Brewing up a Lego storm
In his most recent controversy, Ai Weiwei revealed this weekend that he had ordered a large number of Lego bricks for his new project, but the company had refused to deliver them:
The Danish manufacturer explained its decision in a statement to "The Guardian": "As a company dedicated to delivering great creative play experiences to children, we refrain - on a global level - from actively engaging in or endorsing the use of Lego bricks in projects or contexts of a political agenda."
The news set off a social media storm.
An overwhelming number of fans offered to send their own Legos to the artist. Ai Weiwei decided to set up collection centers to receive all the donations.
Last year, Ai Weiwei used thousands of the plastic pieces to make portraits of political activists such as Edward Snowden and Nelson Mandela for an exhibition on the prison island of Alcatraz.

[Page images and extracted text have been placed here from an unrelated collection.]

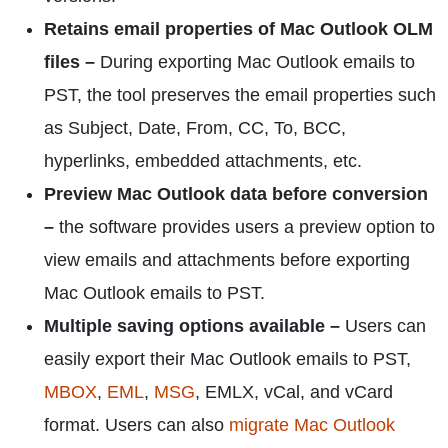
Retains email properties of Mac Outlook OLM
files –
During exporting Mac Outlook emails to
PST, the tool preserves the email properties such
as Subject, Date, From, CC, To, BCC,
hyperlinks, embedded attachments, etc.
Preview Mac Outlook data before conversion
–
the software provides users a preview option to
view emails and attachments before exporting
Mac Outlook emails to PST.
Multiple saving options available –
Users can
easily export their Mac Outlook emails to PST,
MBOX
,
EML
,
MSG
, EMLX, vCal, and vCard
format. Users can also
migrate Mac Outlook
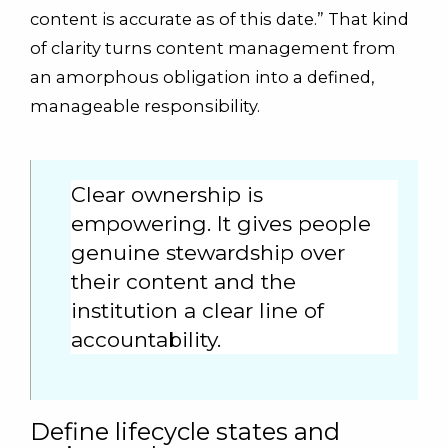
content is accurate as of this date.” That kind
of clarity turns content management from
an amorphous obligation into a defined,
manageable responsibility.
Clear ownership is
empowering. It gives people
genuine stewardship over
their content and the
institution a clear line of
accountability.
Define lifecycle states and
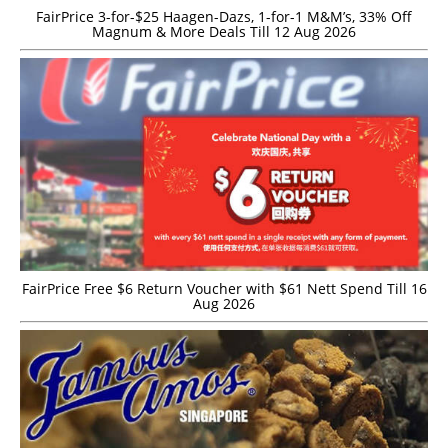
FairPrice 3-for-$25 Haagen-Dazs, 1-for-1 M&M’s, 33% Off
Magnum & More Deals Till 12 Aug 2026
FairPrice Free $6 Return Voucher with $61 Nett Spend Till 16
Aug 2026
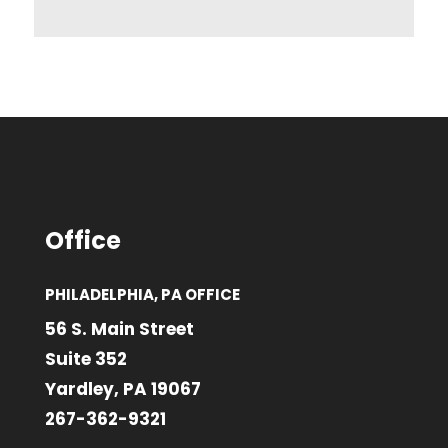
Office
PHILADELPHIA, PA OFFICE
56 S. Main Street
Suite 352
Yardley, PA 19067
267-362-9321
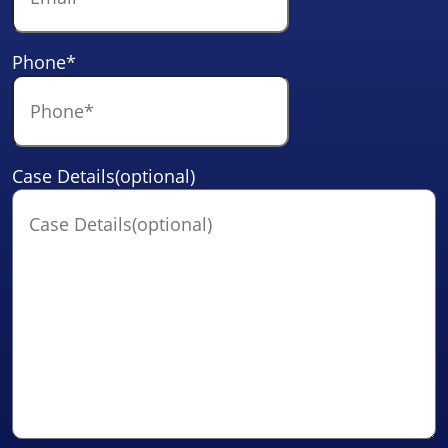
Phone
*
Case Details(optional)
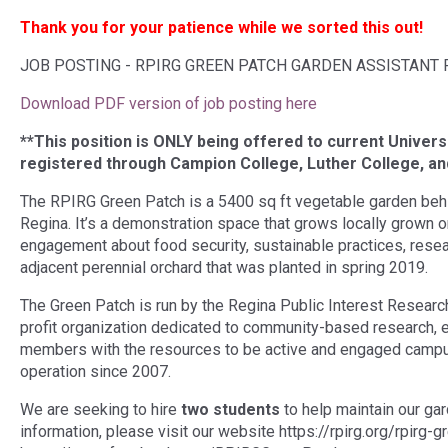
Thank you for your patience while we sorted this out!
JOB POSTING - RPIRG GREEN PATCH GARDEN ASSISTANT P
Download PDF version of job posting here
**This position is ONLY being offered to current Univers
registered through Campion College, Luther College, and
The RPIRG Green Patch is a 5400 sq ft vegetable garden behind
Regina. It’s a demonstration space that grows locally grown 
engagement about food security, sustainable practices, rese
adjacent perennial orchard that was planted in spring 2019.
The Green Patch is run by the Regina Public Interest Researc
profit organization dedicated to community-based research, e
members with the resources to be active and engaged camp
operation since 2007.
We are seeking to hire
two students
to help maintain our ga
information, please visit our website https://rpirg.org/rpirg-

The dissident artist now plans "to make a new work to defend freedom of speech and 'political art'," he wrote on Instagram on Monday. His works will be shown alongside those of Andy Warhol in an upcoming major exhibition in Melbourne in December 2015.
In the meantime, Ai Weiwei quoted another one of his favorite conceptual artists, Marcel Duchamp's 1917 work "Fountain," which he had signed "R. Mutt": The Chinese artist posted on Instagram the picture of a toilet provocatively filled with Lego bricks.
Commenting on the strong involvement of his fans on social media, Ai Weiwei compared the Internet to "a modern church," where the community can take part in finding solutions together, he said at the press conference in Berlin.
Big plans for Lego in China
The Danish toymaker has been focusing on China since sales in the US started slowing down. The company reported last September that Asia is now their highest-growing regional market.
Among the business deals which were signed during the state visit of Chinese President Xi Jinping in Britain last week was a new Legoland amusement park to be built in Shanghai.
Merlin Entertainments, the world's second-largest visitor's attractions company after Walt Disney, is teaming up with a Chinese partner in this $300-million investment. Lego's parent company Kirkbi owns a 30 percent stake in Merlin.
Through the government-affiliated Chinese edition of the newspaper "Global Times," Lego was praised for "refusing to be implicated in a political statement" and being motivated by "good business sense," wrote Hu Singdou, from the Beijing Institute of Technology.